# spaCy: An modern NLP pipeline
Learning goals:
 - Understand how a modern NLP pipeline works and what spacy models typically do
 - Understand the main data structures: Doc, Token, Vocab
 - Understand how cosine similarity between tokens, spans and documents can be computed
 - Understand how rule-based matching with a domain-specific search query language works 
 - Understand how rule-based entity matching can be done
 - Understand the Matcher and DependencyMatcher class
 - Understand what (de)serialization is and how it applies to spaCy data structures
 - Get to know the displacy visualization
 
 See [spaCy 101](https://spacy.io/usage/spacy-101) for an introduction

## Installation

In [None]:
# Only run this once (restart the kernel if the models are not loaded)
! pip install spacy
! python -m spacy download en_core_web_sm
! python -m spacy download en_core_web_md # with word vectors

## Loading pipeline models

In [None]:
import spacy
from spacy import displacy 
model = 'en_core_web_sm'
model_md = 'en_core_web_md'
nlp = spacy.load(model)
nlp_md = spacy.load('en_core_web_md')

The nlp object is an instance of the class [Language](https://spacy.io/api/language)

In [None]:
isinstance(nlp, spacy.Language)

## Pipeline processing and dependency parsing visualization

In [None]:
doc = nlp('Mr. Smith founded a healthcare company. He is the CEO of Health Inc.')
displacy.render(doc, style='dep',jupyter=True)

In [None]:
# Displaying entities
displacy.render(doc, style='ent',jupyter=True)

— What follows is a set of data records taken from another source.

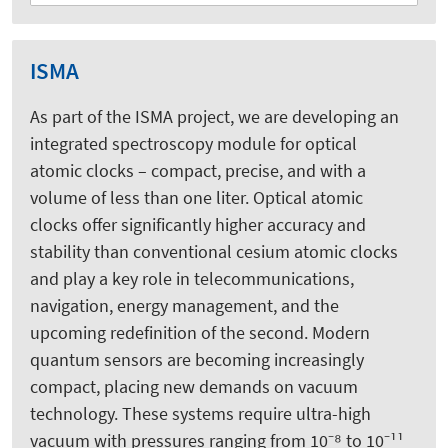
ISMA
As part of the ISMA project, we are developing an
integrated spectroscopy module for optical
atomic clocks – compact, precise, and with a
volume of less than one liter. Optical atomic
clocks offer significantly higher accuracy and
stability than conventional cesium atomic clocks
and play a key role in telecommunications,
navigation, energy management, and the
upcoming redefinition of the second. Modern
quantum sensors are becoming increasingly
compact, placing new demands on vacuum
technology. These systems require ultra-high
vacuum with pressures ranging from 10⁻⁸ to 10⁻¹¹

What information is in the analysed document? A compact way  to look at the most relevant information is  the [JSON](https://www.youtube.com/watch?v=pTT7HMqDnJw) serialization. 

In [None]:
doc.to_json()

Start and end of segments: spaCy uses Python [slice](https://docs.python.org/3.11/library/functions.html#slice) object semantics!
`text[start:end]`

In [None]:
'Mr. Smith founded a healthcare company. He is the CEO of Health Inc.'[4:9]

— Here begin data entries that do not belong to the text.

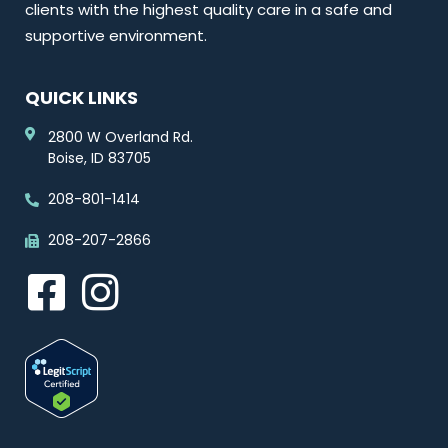
clients with the highest quality care in a safe and
supportive environment.
QUICK LINKS
2800 W Overland Rd.
Boise, ID 83705
208-801-1414
208-207-2866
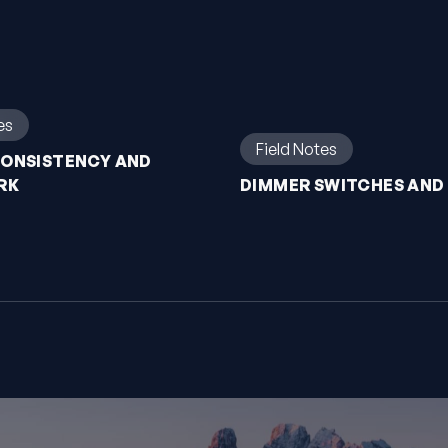
es
Field Notes
CONSISTENCY AND
RK
DIMMER SWITCHES AND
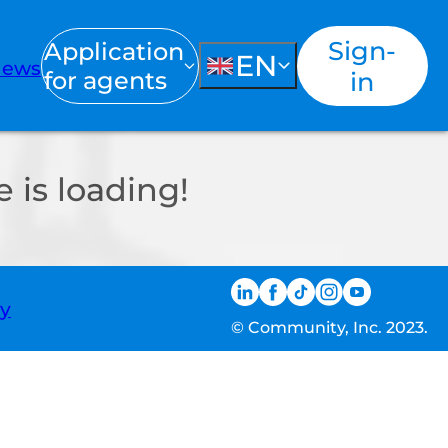
Sign-
Application
EN
ews
for agents
in
 is loading!
ty
© Community, Inc. 2023.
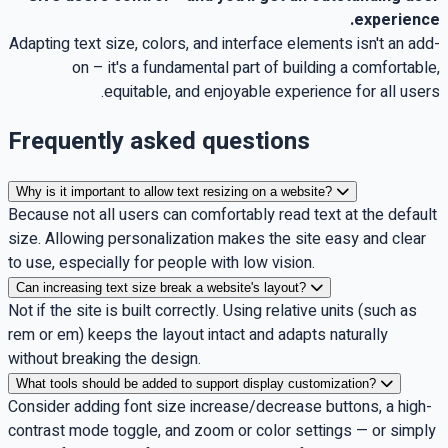
.
experience
Adapting text size, colors, and interface elements isn't an add-
on – it's a fundamental part of building a comfortable,
.
equitable, and enjoyable experience for all users
Frequently asked questions
Why is it important to allow text resizing on a website?
Because not all users can comfortably read text at the default
size. Allowing personalization makes the site easy and clear
to use, especially for people with low vision.
Can increasing text size break a website's layout?
Not if the site is built correctly. Using relative units (such as
rem or em) keeps the layout intact and adapts naturally
without breaking the design.
What tools should be added to support display customization?
Consider adding font size increase/decrease buttons, a high-
contrast mode toggle, and zoom or color settings — or simply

A spaCy [Token](https://spacy.io/api/token) contains all information that is token-related. 

In [None]:
type(doc[0])

In [None]:
# look at all (inherited) attribute of the first token...
for attribute in dir(doc[0]):
    print(attribute, getattr(doc[0],attribute))

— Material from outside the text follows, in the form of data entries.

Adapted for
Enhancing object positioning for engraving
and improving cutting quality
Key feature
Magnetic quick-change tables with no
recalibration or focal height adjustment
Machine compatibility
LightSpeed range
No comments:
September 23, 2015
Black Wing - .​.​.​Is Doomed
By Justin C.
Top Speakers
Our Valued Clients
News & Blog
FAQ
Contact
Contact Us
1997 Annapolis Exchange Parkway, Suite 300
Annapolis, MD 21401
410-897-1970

Iterating over a document is iterating over its tokens. Many attributes are numerical indexes into the nlp's vocabulary. The string value can typically be found by adding an underscore.

In [None]:
for t in doc:
    print(t.i,t.text, t.pos_, t.pos, t.tag, t.lemma_,t.head.i, t.is_sent_start)

The vocabulary object maps strings on integers and vice versa.

In [None]:
nlp.vocab.strings.as_string(96)

In [None]:
nlp.vocab.strings[96]

In [None]:
nlp.vocab.strings.as_int("PROPN")

In [None]:
nlp.vocab.strings["PROPN"]

## Noun Chunks
The nlp pipeline computes noun chunks for your convenience.

In [None]:
print("Noun phrases:", [chunk.text for chunk in doc.noun_chunks])

In [None]:
## Word Vectors
Visualization of word vectors for human eyeballing

In [None]:
import matplotlib.pyplot as plt
import numpy as np

def plot_words(words:str, nlp):
    doc = nlp(words)
    vectors = [token.vector for token in doc][:3]
    x = np.arange(len(vectors[0])) 
    
    # Plotting the data
    plt.figure(figsize=(20, 4))
    
    for i, vector in enumerate(vectors):
        plt.plot(x, vector,  linewidth=2, label=f'Word {i+1}', color=['red', 'green', 'blue'][i])
    
    plt.title('Which line represents which word?')
    plt.legend()
    plt.show()

In [None]:
plot_words("love hate",nlp_md)

## Computing Vector-based Similarity
The medium pipeline contains better semantic word vectors than the small pipeline. If you want to know more about how the cosine similarity is computed, see [this cosine-similarity notebook](cosine-similarity.ipynb)

In [None]:
text3= ("Chemical similarity (or molecular similarity) refers to the similarity of chemical elements, molecules or chemical compounds "
        "with respect to either structural or functional qualities, i.e. the effect that the chemical compound has on reaction partners "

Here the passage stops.